* Assignment
Print the listing exactly, but only as far as the line containing "月無料キャンペーン実施中". The first line and that line are both included.

* Data section

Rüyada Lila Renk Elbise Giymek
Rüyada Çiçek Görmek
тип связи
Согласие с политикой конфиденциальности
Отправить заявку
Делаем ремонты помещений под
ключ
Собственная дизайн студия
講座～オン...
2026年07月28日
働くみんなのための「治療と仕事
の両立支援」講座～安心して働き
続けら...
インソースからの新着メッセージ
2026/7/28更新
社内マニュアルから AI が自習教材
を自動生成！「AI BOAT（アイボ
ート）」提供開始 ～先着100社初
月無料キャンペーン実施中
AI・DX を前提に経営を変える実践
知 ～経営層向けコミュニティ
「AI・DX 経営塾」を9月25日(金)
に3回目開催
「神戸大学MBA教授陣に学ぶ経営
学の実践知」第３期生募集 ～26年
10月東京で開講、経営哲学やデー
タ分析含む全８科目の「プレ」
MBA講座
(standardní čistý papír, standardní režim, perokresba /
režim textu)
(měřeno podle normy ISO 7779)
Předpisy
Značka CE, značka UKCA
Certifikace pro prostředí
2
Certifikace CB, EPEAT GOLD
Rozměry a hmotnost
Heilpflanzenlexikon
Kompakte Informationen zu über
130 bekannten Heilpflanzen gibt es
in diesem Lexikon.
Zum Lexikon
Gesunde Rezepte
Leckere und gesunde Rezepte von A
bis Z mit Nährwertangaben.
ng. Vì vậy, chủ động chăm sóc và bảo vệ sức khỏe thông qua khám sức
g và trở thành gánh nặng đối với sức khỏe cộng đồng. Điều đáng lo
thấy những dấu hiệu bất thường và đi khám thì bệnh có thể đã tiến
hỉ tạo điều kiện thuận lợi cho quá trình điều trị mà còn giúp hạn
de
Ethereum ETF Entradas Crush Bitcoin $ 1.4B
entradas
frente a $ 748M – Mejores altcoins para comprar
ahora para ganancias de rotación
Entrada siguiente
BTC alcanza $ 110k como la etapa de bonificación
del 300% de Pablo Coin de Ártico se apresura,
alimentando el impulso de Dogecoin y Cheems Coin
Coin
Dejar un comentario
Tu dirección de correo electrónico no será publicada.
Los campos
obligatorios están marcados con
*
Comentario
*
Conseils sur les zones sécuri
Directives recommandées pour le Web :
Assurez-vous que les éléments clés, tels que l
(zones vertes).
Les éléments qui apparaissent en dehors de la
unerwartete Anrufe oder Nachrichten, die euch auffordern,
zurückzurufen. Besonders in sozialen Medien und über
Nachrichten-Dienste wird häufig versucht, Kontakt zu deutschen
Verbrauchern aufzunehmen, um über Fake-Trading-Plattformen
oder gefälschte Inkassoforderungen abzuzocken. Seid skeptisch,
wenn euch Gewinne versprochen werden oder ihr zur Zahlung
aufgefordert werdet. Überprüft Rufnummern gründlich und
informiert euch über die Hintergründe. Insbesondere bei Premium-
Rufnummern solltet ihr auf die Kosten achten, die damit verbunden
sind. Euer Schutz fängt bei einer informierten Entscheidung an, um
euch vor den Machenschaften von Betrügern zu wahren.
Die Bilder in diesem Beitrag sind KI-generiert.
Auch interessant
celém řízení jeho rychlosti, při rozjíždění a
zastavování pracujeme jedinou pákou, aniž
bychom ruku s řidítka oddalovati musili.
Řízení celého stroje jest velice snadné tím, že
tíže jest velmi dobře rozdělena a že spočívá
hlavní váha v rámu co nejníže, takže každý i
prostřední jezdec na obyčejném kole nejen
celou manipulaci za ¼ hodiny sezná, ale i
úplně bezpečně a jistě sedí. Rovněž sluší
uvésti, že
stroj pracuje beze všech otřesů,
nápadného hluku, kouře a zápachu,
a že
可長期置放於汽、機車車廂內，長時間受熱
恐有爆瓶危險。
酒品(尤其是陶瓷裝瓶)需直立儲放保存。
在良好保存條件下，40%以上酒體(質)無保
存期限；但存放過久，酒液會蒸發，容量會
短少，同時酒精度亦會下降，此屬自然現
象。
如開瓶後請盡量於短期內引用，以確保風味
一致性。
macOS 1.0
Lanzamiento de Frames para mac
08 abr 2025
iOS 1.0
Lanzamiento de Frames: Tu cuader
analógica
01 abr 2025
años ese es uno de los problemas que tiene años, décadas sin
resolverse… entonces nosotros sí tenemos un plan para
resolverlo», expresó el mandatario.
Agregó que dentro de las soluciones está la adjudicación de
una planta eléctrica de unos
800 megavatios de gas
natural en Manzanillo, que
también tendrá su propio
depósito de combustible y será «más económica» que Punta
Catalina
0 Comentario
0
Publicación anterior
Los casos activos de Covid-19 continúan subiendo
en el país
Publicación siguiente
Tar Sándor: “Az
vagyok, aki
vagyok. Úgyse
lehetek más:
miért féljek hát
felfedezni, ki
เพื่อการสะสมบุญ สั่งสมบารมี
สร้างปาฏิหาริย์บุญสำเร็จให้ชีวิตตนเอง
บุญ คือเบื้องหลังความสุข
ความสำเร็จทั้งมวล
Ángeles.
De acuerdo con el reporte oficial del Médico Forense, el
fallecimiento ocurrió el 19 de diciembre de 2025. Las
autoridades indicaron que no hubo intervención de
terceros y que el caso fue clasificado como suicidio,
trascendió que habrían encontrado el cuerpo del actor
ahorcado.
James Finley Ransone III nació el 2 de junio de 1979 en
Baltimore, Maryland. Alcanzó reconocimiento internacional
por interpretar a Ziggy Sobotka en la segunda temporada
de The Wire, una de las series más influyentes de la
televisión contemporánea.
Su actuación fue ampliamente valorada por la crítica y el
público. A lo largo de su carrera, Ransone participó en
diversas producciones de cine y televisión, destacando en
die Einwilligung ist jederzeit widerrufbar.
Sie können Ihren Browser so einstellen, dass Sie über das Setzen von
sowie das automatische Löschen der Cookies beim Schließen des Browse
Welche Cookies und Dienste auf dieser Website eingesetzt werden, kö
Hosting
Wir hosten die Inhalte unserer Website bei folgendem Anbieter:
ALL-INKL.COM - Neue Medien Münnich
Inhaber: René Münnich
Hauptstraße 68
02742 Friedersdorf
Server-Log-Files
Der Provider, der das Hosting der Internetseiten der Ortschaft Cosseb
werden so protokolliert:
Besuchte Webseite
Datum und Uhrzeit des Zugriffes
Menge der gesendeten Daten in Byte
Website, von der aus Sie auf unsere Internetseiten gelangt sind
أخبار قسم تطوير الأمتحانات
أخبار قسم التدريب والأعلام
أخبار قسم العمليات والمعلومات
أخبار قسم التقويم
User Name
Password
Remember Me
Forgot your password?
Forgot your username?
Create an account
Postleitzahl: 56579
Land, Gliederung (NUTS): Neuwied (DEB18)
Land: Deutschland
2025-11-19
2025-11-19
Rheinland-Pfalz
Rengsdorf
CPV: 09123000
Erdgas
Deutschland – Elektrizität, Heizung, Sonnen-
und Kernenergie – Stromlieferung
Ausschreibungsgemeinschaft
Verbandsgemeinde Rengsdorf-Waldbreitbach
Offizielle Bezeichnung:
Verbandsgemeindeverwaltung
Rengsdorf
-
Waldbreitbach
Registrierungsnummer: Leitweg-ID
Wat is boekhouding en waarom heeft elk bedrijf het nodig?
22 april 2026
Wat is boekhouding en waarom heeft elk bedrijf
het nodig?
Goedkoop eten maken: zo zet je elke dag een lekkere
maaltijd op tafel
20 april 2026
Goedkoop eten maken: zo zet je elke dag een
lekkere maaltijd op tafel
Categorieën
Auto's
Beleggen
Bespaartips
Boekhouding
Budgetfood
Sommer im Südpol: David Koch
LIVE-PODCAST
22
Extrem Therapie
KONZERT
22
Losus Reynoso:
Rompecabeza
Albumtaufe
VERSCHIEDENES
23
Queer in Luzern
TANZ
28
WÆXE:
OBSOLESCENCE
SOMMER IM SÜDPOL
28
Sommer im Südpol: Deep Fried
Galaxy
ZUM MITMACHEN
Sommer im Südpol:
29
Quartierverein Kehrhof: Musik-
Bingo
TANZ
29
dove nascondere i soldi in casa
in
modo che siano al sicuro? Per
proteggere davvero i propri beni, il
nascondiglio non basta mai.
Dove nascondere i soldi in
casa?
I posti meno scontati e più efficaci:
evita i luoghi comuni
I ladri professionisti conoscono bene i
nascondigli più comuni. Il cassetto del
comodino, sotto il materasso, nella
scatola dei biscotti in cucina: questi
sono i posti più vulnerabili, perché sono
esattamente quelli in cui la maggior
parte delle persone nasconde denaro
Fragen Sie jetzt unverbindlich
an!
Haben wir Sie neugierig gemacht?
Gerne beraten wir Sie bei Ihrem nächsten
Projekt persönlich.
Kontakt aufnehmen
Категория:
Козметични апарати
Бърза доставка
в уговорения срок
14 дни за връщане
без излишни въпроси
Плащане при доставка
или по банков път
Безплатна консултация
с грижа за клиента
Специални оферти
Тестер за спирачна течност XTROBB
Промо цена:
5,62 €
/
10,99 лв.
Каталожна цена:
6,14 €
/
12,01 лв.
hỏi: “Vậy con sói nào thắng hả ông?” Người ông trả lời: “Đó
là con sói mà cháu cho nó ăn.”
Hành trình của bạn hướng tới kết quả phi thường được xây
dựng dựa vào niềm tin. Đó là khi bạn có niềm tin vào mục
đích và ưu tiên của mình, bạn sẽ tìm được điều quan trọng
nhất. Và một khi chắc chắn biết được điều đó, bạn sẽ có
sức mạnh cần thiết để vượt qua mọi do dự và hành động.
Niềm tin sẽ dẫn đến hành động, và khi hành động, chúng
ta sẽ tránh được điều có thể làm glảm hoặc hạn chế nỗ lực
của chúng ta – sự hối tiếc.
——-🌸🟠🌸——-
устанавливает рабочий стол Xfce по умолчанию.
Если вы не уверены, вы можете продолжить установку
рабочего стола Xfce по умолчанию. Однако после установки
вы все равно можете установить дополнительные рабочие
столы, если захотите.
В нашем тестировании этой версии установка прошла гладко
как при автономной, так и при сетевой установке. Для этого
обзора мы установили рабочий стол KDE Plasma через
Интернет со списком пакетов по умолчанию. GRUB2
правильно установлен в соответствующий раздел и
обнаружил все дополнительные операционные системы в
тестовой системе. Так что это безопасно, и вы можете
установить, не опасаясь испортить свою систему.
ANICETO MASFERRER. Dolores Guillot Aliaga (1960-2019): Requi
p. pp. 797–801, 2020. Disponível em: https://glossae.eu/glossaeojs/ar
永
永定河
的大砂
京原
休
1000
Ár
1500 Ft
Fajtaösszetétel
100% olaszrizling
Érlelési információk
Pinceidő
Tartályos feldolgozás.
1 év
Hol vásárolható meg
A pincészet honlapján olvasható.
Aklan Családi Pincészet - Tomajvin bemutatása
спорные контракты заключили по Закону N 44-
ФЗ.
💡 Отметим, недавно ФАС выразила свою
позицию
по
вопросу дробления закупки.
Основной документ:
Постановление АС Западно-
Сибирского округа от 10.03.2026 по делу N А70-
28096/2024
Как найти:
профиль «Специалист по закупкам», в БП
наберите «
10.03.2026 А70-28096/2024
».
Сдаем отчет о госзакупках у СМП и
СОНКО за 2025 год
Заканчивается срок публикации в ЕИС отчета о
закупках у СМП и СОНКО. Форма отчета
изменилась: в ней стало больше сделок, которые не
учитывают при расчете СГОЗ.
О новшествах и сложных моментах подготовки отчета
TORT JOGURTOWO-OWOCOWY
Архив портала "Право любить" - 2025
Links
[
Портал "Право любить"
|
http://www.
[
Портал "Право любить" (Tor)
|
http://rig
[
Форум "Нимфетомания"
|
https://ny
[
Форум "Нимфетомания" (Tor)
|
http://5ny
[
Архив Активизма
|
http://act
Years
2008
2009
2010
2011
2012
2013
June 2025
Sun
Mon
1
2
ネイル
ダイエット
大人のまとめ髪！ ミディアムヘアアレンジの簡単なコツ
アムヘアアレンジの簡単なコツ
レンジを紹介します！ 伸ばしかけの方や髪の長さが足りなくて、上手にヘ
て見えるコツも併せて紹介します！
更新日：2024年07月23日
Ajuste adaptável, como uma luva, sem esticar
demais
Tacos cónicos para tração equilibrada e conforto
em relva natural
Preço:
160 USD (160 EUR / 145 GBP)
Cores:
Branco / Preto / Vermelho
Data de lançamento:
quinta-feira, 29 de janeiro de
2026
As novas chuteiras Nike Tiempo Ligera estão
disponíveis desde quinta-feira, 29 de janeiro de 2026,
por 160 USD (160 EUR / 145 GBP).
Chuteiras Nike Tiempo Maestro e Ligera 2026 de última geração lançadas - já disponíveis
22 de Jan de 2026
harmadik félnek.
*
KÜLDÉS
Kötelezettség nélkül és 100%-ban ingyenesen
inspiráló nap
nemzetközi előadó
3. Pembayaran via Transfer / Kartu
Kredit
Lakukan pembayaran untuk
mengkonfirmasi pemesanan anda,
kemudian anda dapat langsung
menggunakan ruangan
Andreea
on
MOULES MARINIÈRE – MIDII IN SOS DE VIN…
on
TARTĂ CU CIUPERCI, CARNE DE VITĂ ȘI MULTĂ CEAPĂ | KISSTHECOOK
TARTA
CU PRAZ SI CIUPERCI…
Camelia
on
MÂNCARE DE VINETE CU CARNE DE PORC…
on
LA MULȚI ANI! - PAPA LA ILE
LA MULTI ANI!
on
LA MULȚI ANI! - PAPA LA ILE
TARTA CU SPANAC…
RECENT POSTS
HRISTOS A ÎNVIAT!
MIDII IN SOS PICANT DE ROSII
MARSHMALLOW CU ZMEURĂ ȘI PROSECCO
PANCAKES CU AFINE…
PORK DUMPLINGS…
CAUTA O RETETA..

* Response area
Rüyada Lila Renk Elbise Giymek
Rüyada Çiçek Görmek
тип связи
Согласие с политикой конфиденциальности
Отправить заявку
Делаем ремонты помещений под
ключ
Собственная дизайн студия
講座～オン...
2026年07月28日
働くみんなのための「治療と仕事
の両立支援」講座～安心して働き
続けら...
インソースからの新着メッセージ
2026/7/28更新
社内マニュアルから AI が自習教材
を自動生成！「AI BOAT（アイボ
ート）」提供開始 ～先着100社初
月無料キャンペーン実施中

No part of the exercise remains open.